Kawasaki disease (KD), or mucocutaneous lymph node syndrome, is a multisystem vasculitis that affects infants and children. The disease occurs primarily in children younger than 6 years. It is classically characterized by fever lasting at least 5 days (usually longer) plus 4 of the 5 following criteria:
Bilateral bulbar conjunctival injection without exudate
Oral mucosa changes: cracked lips, "strawberry tongue," or diffuse erythema of the mucosae
Changes in the extremities: erythema, induration, or periungual peeling
Exanthem
Cervical lymphadenopathy (greater than 1.5 cm diameter)

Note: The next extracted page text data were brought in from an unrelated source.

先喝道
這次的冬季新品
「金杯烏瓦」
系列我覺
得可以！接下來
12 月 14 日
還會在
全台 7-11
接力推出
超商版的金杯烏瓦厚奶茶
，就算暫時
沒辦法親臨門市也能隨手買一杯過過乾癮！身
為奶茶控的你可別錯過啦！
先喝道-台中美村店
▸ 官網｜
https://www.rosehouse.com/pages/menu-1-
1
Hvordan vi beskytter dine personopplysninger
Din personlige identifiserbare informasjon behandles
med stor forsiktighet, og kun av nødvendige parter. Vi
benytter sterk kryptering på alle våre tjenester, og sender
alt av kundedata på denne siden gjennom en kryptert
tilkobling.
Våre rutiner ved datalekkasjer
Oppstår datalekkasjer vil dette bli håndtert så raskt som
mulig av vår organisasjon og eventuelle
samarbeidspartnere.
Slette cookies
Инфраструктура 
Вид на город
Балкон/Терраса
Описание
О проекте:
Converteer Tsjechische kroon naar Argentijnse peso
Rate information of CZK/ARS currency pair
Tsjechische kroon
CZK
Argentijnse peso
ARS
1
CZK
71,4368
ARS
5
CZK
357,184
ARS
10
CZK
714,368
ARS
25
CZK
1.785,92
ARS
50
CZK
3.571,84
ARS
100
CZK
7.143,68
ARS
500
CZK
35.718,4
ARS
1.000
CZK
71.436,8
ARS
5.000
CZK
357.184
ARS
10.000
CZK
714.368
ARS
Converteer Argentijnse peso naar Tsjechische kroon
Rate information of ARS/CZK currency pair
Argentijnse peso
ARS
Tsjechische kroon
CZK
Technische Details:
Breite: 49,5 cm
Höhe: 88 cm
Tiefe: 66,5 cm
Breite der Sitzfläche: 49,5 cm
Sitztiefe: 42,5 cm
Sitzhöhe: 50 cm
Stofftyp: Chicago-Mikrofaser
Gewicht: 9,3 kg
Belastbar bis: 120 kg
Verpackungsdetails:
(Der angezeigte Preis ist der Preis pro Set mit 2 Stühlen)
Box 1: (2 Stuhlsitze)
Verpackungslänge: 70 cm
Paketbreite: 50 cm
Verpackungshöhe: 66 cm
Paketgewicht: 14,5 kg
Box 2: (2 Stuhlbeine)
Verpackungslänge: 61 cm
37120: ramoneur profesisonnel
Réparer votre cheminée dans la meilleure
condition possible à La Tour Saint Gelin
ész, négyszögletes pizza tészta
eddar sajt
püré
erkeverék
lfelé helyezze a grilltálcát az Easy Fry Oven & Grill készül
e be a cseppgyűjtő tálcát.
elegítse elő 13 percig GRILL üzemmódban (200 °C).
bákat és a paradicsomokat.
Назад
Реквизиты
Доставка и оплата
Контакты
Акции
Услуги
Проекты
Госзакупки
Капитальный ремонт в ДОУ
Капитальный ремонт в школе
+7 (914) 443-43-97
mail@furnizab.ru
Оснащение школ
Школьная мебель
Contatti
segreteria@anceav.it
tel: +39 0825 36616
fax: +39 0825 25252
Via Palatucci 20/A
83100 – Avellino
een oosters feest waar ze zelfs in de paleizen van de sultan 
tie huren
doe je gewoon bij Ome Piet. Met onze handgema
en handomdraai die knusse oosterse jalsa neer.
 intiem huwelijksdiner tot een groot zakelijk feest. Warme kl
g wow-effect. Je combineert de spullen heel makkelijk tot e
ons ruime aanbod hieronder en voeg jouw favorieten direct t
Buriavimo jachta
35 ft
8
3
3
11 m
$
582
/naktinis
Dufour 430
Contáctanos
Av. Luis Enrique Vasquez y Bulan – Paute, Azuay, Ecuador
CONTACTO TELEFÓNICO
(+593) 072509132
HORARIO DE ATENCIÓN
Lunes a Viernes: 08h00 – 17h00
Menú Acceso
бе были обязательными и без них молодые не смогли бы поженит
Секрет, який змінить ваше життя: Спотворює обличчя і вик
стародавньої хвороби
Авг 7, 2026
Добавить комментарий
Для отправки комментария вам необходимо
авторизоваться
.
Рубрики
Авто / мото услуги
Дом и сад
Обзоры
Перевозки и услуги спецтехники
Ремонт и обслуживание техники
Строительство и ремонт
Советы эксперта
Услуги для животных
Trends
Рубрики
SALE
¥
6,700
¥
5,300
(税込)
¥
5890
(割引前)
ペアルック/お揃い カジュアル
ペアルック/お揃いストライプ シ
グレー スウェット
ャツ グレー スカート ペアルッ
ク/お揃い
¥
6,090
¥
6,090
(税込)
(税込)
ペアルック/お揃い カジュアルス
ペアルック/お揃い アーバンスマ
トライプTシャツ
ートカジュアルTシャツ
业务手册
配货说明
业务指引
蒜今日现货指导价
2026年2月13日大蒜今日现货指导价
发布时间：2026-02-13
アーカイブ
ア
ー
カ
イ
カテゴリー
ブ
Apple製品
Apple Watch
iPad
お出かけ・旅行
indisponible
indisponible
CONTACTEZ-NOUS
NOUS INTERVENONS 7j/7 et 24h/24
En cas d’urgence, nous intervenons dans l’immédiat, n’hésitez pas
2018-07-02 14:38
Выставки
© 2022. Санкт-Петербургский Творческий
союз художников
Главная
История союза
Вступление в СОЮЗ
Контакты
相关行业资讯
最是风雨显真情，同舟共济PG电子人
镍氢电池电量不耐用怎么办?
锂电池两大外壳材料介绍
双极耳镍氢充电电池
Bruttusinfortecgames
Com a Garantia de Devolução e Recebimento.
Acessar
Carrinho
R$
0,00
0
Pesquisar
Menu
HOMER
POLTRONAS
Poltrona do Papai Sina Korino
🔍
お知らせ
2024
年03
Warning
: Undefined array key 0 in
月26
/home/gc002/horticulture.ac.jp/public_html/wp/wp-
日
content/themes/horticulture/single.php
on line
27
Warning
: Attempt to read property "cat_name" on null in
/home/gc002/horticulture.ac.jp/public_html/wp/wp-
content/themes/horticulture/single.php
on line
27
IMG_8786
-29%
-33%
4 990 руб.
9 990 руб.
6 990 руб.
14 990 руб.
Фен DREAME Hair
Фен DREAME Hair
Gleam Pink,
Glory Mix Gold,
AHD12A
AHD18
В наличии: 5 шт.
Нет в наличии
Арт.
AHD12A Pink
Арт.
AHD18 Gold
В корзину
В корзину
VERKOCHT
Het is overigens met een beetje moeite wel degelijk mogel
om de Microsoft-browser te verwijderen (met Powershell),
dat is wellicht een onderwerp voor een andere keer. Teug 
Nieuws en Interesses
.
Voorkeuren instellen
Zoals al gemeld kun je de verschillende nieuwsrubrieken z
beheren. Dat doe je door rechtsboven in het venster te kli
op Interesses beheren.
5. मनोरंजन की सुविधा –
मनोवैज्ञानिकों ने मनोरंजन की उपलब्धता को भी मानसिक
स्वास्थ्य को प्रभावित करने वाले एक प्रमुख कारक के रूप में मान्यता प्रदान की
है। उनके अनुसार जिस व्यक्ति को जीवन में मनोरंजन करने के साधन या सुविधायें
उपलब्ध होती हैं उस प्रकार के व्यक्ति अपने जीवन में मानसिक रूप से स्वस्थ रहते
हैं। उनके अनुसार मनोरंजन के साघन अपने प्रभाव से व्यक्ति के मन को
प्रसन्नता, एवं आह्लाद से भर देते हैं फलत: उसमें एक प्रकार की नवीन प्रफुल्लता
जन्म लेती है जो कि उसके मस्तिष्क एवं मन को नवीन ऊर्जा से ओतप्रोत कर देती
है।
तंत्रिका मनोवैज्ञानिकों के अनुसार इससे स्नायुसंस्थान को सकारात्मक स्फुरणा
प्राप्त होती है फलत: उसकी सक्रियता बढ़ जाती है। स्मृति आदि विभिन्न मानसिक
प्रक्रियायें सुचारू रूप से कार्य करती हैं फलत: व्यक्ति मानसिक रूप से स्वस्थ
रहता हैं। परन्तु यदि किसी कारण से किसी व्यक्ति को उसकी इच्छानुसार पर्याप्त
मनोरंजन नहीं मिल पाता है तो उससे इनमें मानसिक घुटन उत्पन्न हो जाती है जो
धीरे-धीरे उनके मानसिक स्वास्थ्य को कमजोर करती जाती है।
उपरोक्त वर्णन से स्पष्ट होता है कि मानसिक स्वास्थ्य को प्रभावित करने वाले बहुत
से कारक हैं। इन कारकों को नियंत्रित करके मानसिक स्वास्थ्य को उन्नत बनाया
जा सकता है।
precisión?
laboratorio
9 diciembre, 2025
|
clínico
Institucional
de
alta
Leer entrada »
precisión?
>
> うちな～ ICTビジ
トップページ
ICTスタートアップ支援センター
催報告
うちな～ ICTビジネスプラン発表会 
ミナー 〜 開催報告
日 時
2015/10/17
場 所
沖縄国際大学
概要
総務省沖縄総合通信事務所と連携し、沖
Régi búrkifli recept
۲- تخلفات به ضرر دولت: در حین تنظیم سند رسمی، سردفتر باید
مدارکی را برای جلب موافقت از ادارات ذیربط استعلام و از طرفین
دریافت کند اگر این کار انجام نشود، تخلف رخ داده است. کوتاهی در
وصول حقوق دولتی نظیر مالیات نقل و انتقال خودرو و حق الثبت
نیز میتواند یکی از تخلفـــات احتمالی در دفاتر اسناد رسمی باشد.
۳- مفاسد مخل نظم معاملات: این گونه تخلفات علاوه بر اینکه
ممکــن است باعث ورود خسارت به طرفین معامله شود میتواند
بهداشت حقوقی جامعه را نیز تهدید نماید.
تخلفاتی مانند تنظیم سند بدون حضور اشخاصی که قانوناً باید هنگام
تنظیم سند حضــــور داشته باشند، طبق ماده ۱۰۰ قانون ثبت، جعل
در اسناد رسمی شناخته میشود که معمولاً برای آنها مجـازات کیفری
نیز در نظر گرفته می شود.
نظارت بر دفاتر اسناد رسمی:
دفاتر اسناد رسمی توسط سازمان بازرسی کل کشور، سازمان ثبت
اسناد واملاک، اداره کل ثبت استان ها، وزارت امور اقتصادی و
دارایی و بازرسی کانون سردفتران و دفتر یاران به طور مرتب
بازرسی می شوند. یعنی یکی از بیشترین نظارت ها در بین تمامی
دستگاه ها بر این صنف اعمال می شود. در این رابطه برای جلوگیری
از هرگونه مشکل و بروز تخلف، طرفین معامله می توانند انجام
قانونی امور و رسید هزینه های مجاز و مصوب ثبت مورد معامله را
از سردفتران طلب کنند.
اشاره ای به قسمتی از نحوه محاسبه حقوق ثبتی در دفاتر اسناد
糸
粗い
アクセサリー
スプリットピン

Eye findings are present in over 90% of cases of KD. The most common finding is a painless bilateral nonexudative bulbar conjunctivitis with sparing of the limbus. Anterior uveitis can also be seen in the first week of fever. Less commonly, patients will have subconjunctival hemorrhages or punctate keratitis. One case report demonstrated retinal vasculitis and retinal detachment.
Most individuals affected by KD follow a benign disease course. However, coronary artery aneurysms develop in 20%-25% of untreated patients. Treatment is aimed at decreasing the risk of developing coronary artery abnormalities and preventing complications from these abnormalities.